Jain, Shipra, Scaife, Adam A., Mitra, Ashis K.
Climate dynamics 2019 v.52 no.9-10 pp. 5291-5301
El Nino, climate, climate models, monsoon season, prediction, rain
We use seasonal forecasts from the Climate Historical Forecast Project (CHFP) to study the skill of multiple climate models in predicting Indian summer monsoon precipitation. The multi-model average of seasonal forecasts from eight prediction systems shows statistically significant skill for predicting Indian monsoon precipitation at seasonal lead times. Rapid convergence of tropical rainfall skill with ensemble size suggests that the skill of seasonal monsoon rainfall forecasts improves only marginally when using multi-model ensemble (MME) means as compared to the single most skillful system. There is also a large range in the skill of individual models.
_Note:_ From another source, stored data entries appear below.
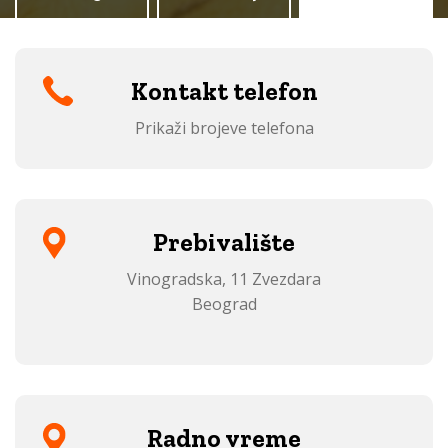
Kontakt telefon
Prikaži brojeve telefona
Prebivalište
Vinogradska, 11 Zvezdara
Beograd
Radno vreme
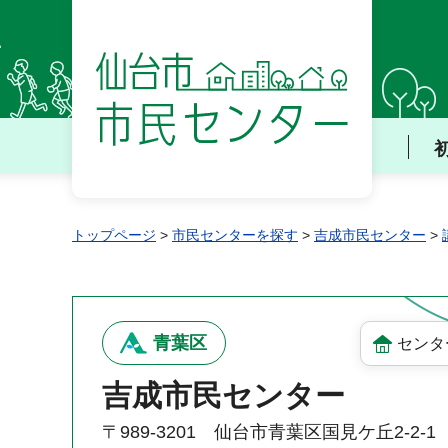
仙台市 市民センター
トップページ
>
市民センターを探す
>
吉成市民センター
>
青葉区
センタ
吉成市民センター
〒989-3201 仙台市青葉区国見ケ丘2-2-1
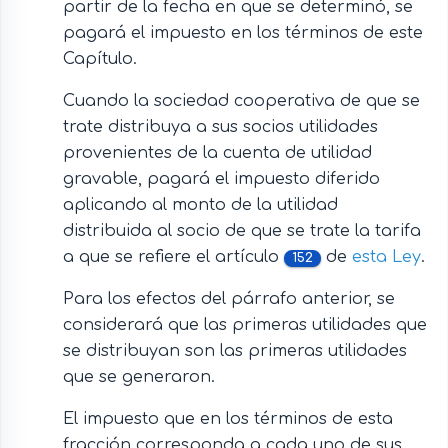
partir de la fecha en que se determinó, se
pagará el impuesto en los términos de este
Capítulo.
Cuando la sociedad cooperativa de que se
trate distribuya a sus socios utilidades
provenientes de la cuenta de utilidad
gravable, pagará el impuesto diferido
aplicando al monto de la utilidad
distribuida al socio de que se trate la tarifa
a que se refiere el artículo
de
esta Ley
.
152
Para los efectos del párrafo anterior, se
considerará que las primeras utilidades que
se distribuyan son las primeras utilidades
que se generaron.
El impuesto que en los términos de esta
fracción corresponda a cada uno de sus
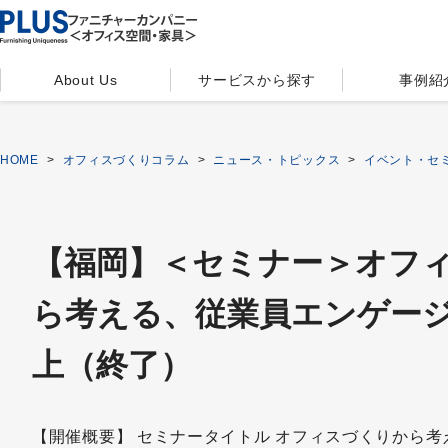
About Us
サービスから探す
事例紹
HOME
>
オフィスづくりコラム
>
ニュース・トピックス
>
イベント・セ
【福岡】＜セミナー＞オフ
ら考える、従業員エンゲー
上（終了）
【開催概要】 セミナータイトル オフィスづくりから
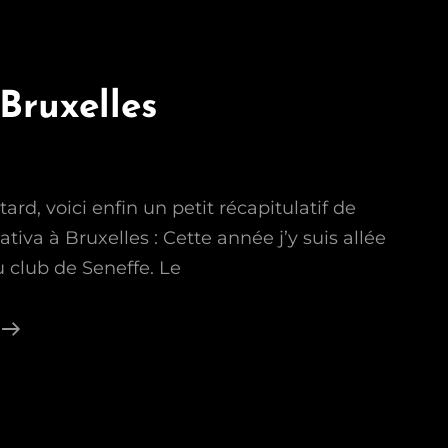
Bruxelles
ard, voici enfin un petit récapitulatif de
ativa à Bruxelles : Cette année j’y suis allée
 club de Seneffe. Le
Créativa
Bruxelles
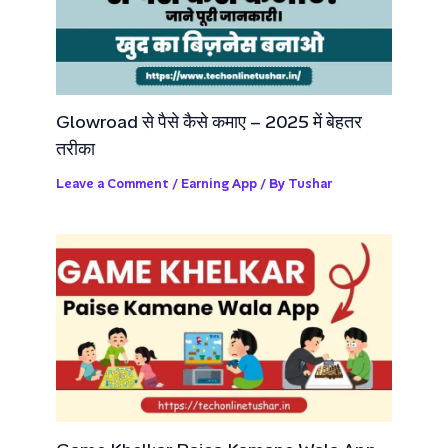
Glowroad से पैसे कैसे कमाए – 2025 में बेहतर
तरीका
Leave a Comment
/
Earning App
/ By
Tushar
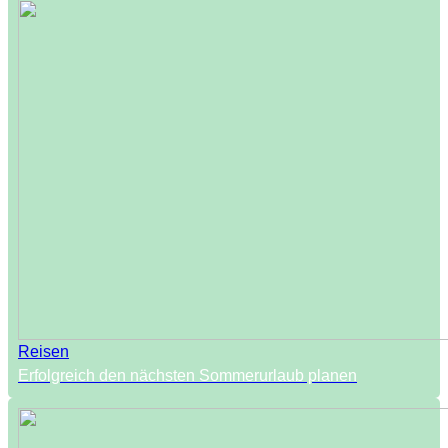
Reisen
Erfolgreich den nächsten Sommerurlaub planen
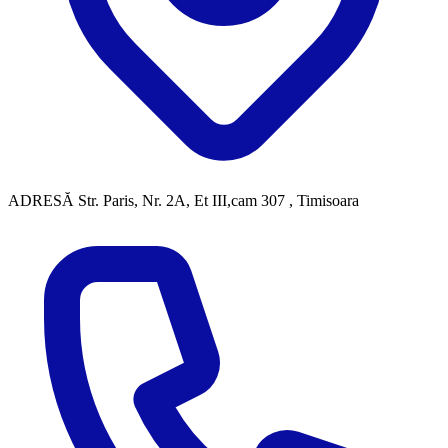
ADRESĂ
Str. Paris, Nr. 2A, Et III,cam 307 , Timisoara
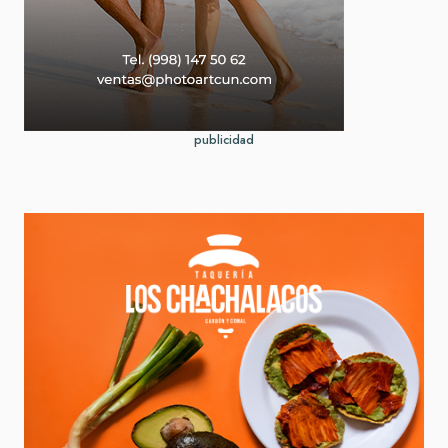
publicidad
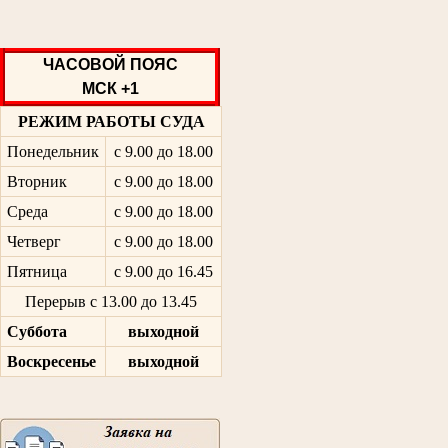
ЧАСОВОЙ ПОЯС
МСК +1
РЕЖИМ РАБОТЫ СУДА
Понедельник
с 9.00 до 18.00
Вторник
с 9.00 до 18.00
Среда
с 9.00 до 18.00
Четверг
с 9.00 до 18.00
Пятница
с 9.00 до 16.45
Перерыв с 13.00 до 13.45
Суббота
выходной
Воскресенье
выходной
Some individual models show correlation skill as high as 0.6, which is similar to the MME mean, while others show low skill. We also investigate the effect of spatial averaging on the skill of predicting monsoon rainfall and show that the predictions averaged over a larger area than the verifying observations can yield higher skill due to the extended spatial coherence of monsoon rainfall variability. We also document current errors in seasonal prediction systems and show that these are more strongly related to the errors in El-Nino Southern Oscillation (ENSO) teleconnections than they are to mean rainfall biases. Finally, we examine the ENSO-monsoon relationship and confirm that this relationship is likely to be stationary, despite fluctuations in the observed relationship, which can simply be explained as sampling variability on an underlying stationary teleconnection between ENSO and the Indian monsoon.